町議会議員であった被告人が,私利私欲を図る目的で,その立場を悪用して,特定の業者のために町の担当職員に不正行為をさせ,かつ,入札の公正を害した行為は,議員としての自覚を欠き,公職の廉潔性と公務の公正に対する信頼を著しく損なわせたものとして,厳しい非難に値する。約束にかかる賄賂の額も少なくなく,しかも,被告人は,町議会議長選挙に際し立候補者から賄賂を受け取るという事前収賄の罪で起訴され,同年8月7日に懲役1年,執行猶予3年の判決を受け,同判決は同月22日に確定したものであるところ,同裁判の係属中に何らはばかるところなく本件約束にかかる賄賂の中200万円を収受し,更に判決宣告後確定前に残りの100万円を収受し,その上,虚偽の借用書を作成して罪証隠滅を図っているのであり,公職の廉潔性保持に対する意識の欠如は著しく,汚職の罪の重大性に対する認識を欠いているといわざるを得ず,さらに,上記事前収賄の犯罪と併せて考えると,被告人には汚職に対する罪悪感の欠如と同種の犯罪傾向が存在するものといえるのであり,被告人の刑事責任は誠に重いというほかない。
ところで,所論は,起訴されていない犯罪事実を実質的に処罰する趣旨で量刑上考慮することは許されないとして,本件供与の約束にかかる賄賂の収受の事実を量刑上重視するべきではないと主張する。しかしながら,現職の公務員が賄賂供与の約束をし,その約束に基づいて賄賂を収受した場合には,包括して収受罪一罪が成立すると解されるところ,本件において,被告人は,賄賂を収受する以前に議員を辞職して公務員たる地位を失っているため収受罪は成立しないのであるから,そもそも上記賄賂の収受の事実は所論のいう犯罪事実に当たらない。のみならず,同事実は,約束の罪による結果として同罪の犯罪事実と密接な関係のある犯情として量刑に当たり当然考慮されるべきであり,さらに,被告人の犯行に対する反省の情や犯罪性向を推知する資料として用いられることになるといえる。また,被告人自身による罪証隠滅行為が犯罪を構成しないからといって,隠滅行為の存在やその態様等を情状として考慮することは何ら差し支えない。

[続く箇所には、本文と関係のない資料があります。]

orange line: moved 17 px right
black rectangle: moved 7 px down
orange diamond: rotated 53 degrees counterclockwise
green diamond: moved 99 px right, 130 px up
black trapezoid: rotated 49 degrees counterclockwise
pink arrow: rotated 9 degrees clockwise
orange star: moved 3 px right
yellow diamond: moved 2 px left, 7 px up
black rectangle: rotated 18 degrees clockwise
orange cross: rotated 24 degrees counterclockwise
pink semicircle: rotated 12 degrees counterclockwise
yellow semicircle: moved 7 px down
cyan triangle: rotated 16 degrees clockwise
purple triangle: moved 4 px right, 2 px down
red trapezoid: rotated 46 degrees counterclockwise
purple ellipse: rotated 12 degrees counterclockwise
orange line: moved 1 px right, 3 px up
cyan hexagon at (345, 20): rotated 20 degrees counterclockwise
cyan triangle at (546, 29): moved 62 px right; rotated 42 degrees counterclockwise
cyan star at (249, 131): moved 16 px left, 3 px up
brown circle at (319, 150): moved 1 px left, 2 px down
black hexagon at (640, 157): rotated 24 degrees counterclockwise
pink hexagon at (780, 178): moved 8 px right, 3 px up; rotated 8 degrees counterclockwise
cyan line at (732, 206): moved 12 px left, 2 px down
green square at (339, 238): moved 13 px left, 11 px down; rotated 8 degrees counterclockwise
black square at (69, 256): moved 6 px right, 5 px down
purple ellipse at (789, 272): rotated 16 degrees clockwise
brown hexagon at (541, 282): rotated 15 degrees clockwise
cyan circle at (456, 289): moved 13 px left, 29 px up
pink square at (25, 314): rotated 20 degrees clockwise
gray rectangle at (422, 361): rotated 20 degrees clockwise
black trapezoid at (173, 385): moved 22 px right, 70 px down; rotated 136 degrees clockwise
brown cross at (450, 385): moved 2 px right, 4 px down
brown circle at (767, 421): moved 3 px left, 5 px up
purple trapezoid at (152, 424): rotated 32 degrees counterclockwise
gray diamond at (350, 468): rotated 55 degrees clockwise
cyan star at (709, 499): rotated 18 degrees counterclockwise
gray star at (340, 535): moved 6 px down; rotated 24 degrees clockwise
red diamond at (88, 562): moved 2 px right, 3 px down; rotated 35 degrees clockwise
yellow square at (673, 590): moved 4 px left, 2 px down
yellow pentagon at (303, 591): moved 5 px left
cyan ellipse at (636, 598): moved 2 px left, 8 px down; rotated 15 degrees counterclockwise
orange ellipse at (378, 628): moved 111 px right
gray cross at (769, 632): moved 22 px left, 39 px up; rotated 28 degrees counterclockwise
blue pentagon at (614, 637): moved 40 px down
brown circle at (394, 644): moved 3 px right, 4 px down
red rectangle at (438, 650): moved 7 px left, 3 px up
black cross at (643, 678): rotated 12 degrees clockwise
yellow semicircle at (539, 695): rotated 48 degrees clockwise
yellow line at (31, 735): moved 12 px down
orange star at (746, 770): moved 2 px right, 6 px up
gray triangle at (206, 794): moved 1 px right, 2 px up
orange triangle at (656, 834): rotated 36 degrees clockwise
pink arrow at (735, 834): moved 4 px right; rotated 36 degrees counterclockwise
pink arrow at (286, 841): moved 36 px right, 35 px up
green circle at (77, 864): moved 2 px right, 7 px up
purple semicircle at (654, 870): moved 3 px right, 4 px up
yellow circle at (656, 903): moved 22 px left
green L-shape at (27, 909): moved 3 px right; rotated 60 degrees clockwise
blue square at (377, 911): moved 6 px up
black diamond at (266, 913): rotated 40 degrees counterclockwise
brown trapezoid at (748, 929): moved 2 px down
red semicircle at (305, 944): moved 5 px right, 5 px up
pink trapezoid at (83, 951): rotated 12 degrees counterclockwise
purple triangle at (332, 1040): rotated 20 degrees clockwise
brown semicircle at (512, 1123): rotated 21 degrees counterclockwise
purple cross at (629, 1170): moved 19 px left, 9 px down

そうすると,被告人は,本件起訴後は反省をしており,町議会議員等の公職を全て退き,前刑裁判及び本件で身柄拘束を受け,本件がマスコミに報道されるなどして世間から強い非難を浴び,相当の社会的制裁を受けていること,被告人には相当以前の罰金前科2件以外に前科はなく,本件で実刑となると前刑の執行猶予が取り消され,併せて服役することとなることなどの被告人にとって酌むべき事情,及び上記事前収賄罪と同時審判された場合の量刑との均衡を考慮しても,被告人を懲役2年,追徴300万円に処した原判決の量刑が重すぎるとはいえない。論旨は理由がない。
第3よって,刑訴法396条により本件控訴を棄却することとし,主文のとおり判決する。